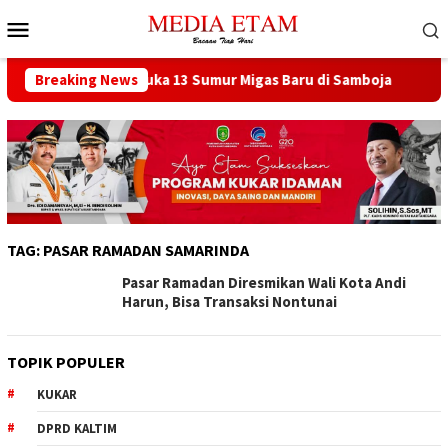
Loncat
Menu
ke
Mobile
konten
at Berencana Buka 13 Sumur Migas Baru di Samboja
Breaking News
DPRD
TAG:
PASAR RAMADAN SAMARINDA
Pasar Ramadan Diresmikan Wali Kota Andi
Harun, Bisa Transaksi Nontunai
TOPIK POPULER
KUKAR
DPRD KALTIM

Problem statement:
Would you return, unchanged, the lines from the one containing "Breaking News" through the end of the entries?

Solution to this task:
Breaking News
DPRD
TAG:
PASAR RAMADAN SAMARINDA
Pasar Ramadan Diresmikan Wali Kota Andi
Harun, Bisa Transaksi Nontunai
TOPIK POPULER
KUKAR
DPRD KALTIM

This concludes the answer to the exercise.